‘Olhem para o Ocidente!’

O que os chineses pedem ao Ocidente é que os deixe ser como são, tal como eles nos deixaram sempre ser e deixam ser como somos

1. «Existe um limite supremo a separar o Céu da Terra: Chineses de um lado, estrangeiros do outro. A única maneira de manter a ordem no mundo é respeitar este limite». (Qui Jun 1421-1495, depois da invasão mongol).

Apesar desse sentimento histórico defensivo profundo, que o documento que cito demonstra, a China abriu-se desde tempos imemoriais ao comércio e aos contactos com o estrangeiro. Não procurou os contactos, mas correspondeu às solicitações. Foi assim que negociou com um império romano fascinado pelos produtos chineses, designadamente a seda, cujo segredo de fabrico era zelosamente guardado. A Rota da Seda levou e trouxe intensamente.
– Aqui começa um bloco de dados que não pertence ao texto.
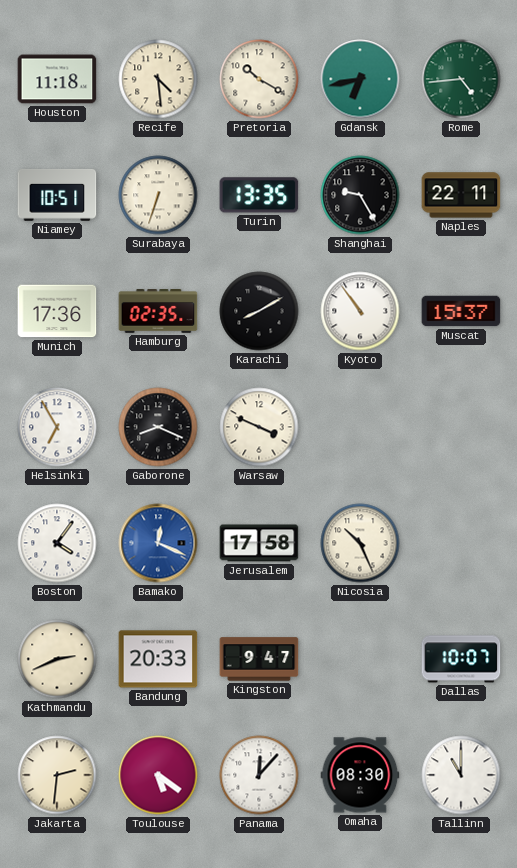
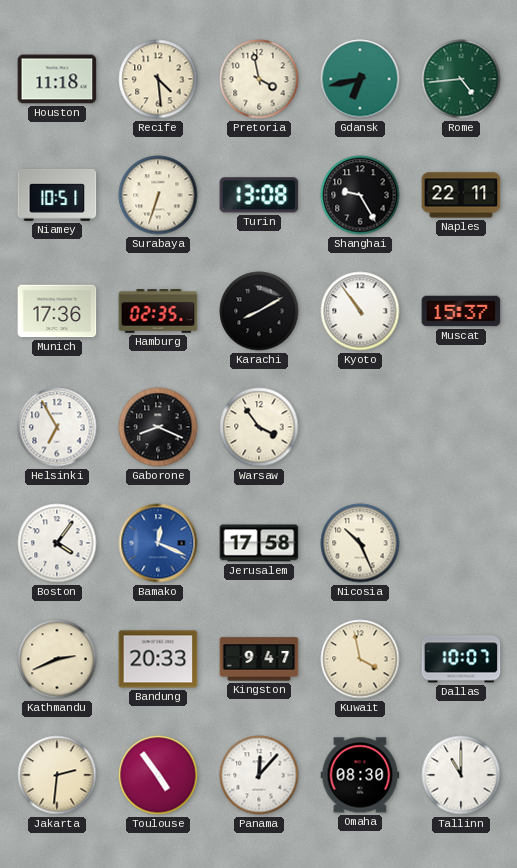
Pretoria: 10:20 -> 3:58
Turin: 13:35 -> 13:08
Warsaw: 3:49 -> 3:54
Kuwait: none -> 3:58
Toulouse: 5:21 -> 4:54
No tempo da dinastia mongol, o imperador convidou as grandes religiões a instalarem-se na China. Igrejas cristãs, nestorianas e depois católicas, foram muito cedo edificadas em Pequim. Lembremos os grandes jesuítas do Oriente, que depois de aprenderem o chinês em Macau (‘câmara de descompressão antropológica’) rumavam a Pequim. Mateus Ricci e o nosso grande Tomás Pereira, conselheiro de Kang Xi, um dos raros dignitários que frequentavam os aposentos privados do Imperador, com quem esteve na assinatura do tratado de paz com a Rússia (com uma versão também em português), o único país europeu com que a China entrou em guerra. 

A curiosidade do povo pelo outro que o visita é referida pelos inúmeros turistas estrangeiros que viajam pela China. Inversamente, com o seu progresso económico e social estonteante, a China é o país com maior número de turistas no estrangeiro.

Por outro lado, os chineses resistiram e reagiram sempre a intromissões coercivas do seu modo de ser e do seu modelo político. E durante séculos a China impediu a instalação de estrangeiros no seu território. A exceção foram os portugueses. E ali estivemos, durante centenas de anos, os únicos, num convívio singular e exemplar.

Entretanto o mundo mudou, a China mudou com ele e precisa mesmo dessa mudança que, aliás, lidera. O progresso alimenta-se da abertura, da interação e entendimento entre os povos. 

Há muitas razões para sermos amigos da China, tal como os chineses têm razões para serem nossos amigos, como continuam a ser. A diferença é que eles, com a relação singular que têm com a História, sabem e não esquecem, e nós nem chegamos a saber ou esquecemos. 

O que os chineses pedem ao Ocidente é que os deixe ser como são, tal como eles nos deixaram sempre ser e deixam ser como somos. Nunca um chinês, mesmo entre eles, quis levar o outro para o ‘melhor lugar do mundo ou da História’, que para eles não existe. O contrário, como se sabe, do que acontece no mundo outro que somos. Os chineses são a civilização menos proselitista do planeta. Nós passámos a História a querer impor ao outro, sempre que julgámos ter força para isso, a nossa visão das coisas e do mundo. Para negociar e conviver connosco, eles não exigem que adotemos o seu modelo político. E o que nos pedem é uma atitude recíproca, que nem sempre lhes é retribuída.

O último e acabado exemplo de intromissão imperialista ignorante é o da abstrusa Ursula von der Leyen. Ferindo gravemente os interesses dos Europeus.

* Proclamação de Deng Xiaoping no período das reformas políticas e económicas. Filho de pais abastados, ele próprio partiu para França nos anos 20 do século passado.